Pendergast nodded. “Not only that, but they’re roughly equidistant from each other.” He paused. “So what do we have? Killings done in the same way: strangulation fashioned to look like suicide. Killings separated from each other by equivalent degrees of space and time. Killings that follow an obvious route: mile for mile, from one end to the other, Interstate 95 is the most heavily traveled road in America.”

He turned toward the group at the table. “I submit to you that, when viewed in such a manner, this series of crimes is almost painful in its regularity. This killer — or killers — was following a careful plan. A deliberate plan. It’s almost as if he wanted law enforcement to notice the pattern.”

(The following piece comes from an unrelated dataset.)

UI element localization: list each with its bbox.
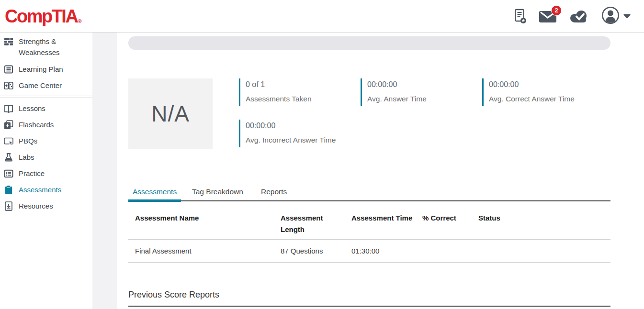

“But you’ve forgotten one,” Coldmoon said.

Something almost like a smile flitted across Pendergast’s face. “Not forgotten, Agent Coldmoon — just withheld for the moment.” He picked up one more pushpin, pressed it into the map. “Agatha Flayley, the last of the suicide/murders: killed in Ithaca, New York, just eleven years ago. Two hundred miles from I-95. And with a different MO.” And with this he, too, took a seat at the table.

There was silence for a moment.

“I don’t understand,” Grove said. “You just laid out a flawless pattern — and then, with this Flayley killing, turned it on its head.”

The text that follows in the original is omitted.